第五章 死は全てに打ち勝つ ③
殺気立って歯を剥く集団の中には、鎖帷子を着込んだ者や、甲冑を着た者もいる。クラウ達と同じく、会合でこの街に集まっていた一等団員や、この街の自衛団員達だ。ルンの目の前では、ハンナとラズボアが蒼白の肌に血管を浮き上がらせて、必死の形相で結界を叩き割ろうとしていた。
「逃げることないよ」
ルンは起き上がって、顔を上げる。街の中心に立つ教会の屋根。

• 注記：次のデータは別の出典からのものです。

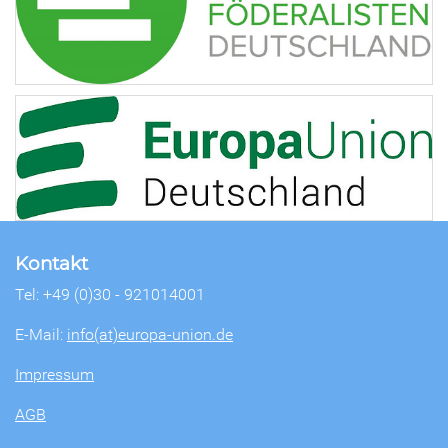
Kontakt
Tel: +49 (0)30 - 921014001
E-Mail:
info(at)europa-union.de
Impressum
AGB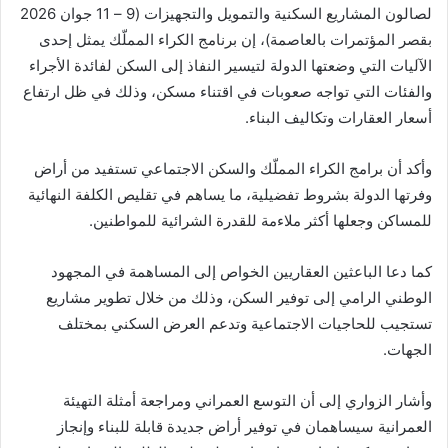
لصالون المشاريع السكنية والتمويل والتجهيزات (9 – 11 جوان 2026
بقصر المؤتمرات بالعاصمة)، إن برنامج الكراء المملّك يمثل إحدى
الآليات التي وضعتها الدولة لتيسير النفاذ إلى السكن لفائدة الأجراء
والفئات التي تواجه صعوبات في اقتناء مسكن، وذلك في ظل ارتفاع
أسعار العقارات وتكاليف البناء.
وأكد أن برامج الكراء المملّك والسكن الاجتماعي تستفيد من أراض
وفرتها الدولة بشروط تفضيلية، ما يساهم في تقليص الكلفة النهائية
للمساكن وجعلها أكثر ملاءمة للقدرة الشرائية للمواطنين.
كما دعا الباعثين العقاريين الخواص إلى المساهمة في المجهود
الوطني الرامي إلى توفير السكن، وذلك من خلال تطوير مشاريع
تستجيب للحاجيات الاجتماعية وتدعم العرض السكني بمختلف
الجهات.
وأشار الزواري إلى أن التوسع العمراني ومراجعة أمثلة التهيئة
العمرانية سيساهمان في توفير أراض جديدة قابلة للبناء وإنجاز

そこであのエルフは変わらず、愉悦の笑みで見下ろしている。
「あいつを倒せば片づくんだから」
「自信ありげだけど、気絶してる間に何か思いついたの?」
「すごくかっこいい方法を思いついたよ」
ルンはそう言って、ロングソードを拾い上げる。
「俺があいつに突っ込んで隙を作る。で、トーナちゃんがジャベリンであいつを吹っ飛ばす。かっこいいでしょ?」
「シンプル過ぎでしょ。どうやるの?」
「りゅーのすけ!」
問いに答える代わりに、りゅーのすけを呼ぶ。壁を殴る死体の群れに唸っていた子竜は、双子のりゅーこと一緒にルンの方へ駆け寄ってきた。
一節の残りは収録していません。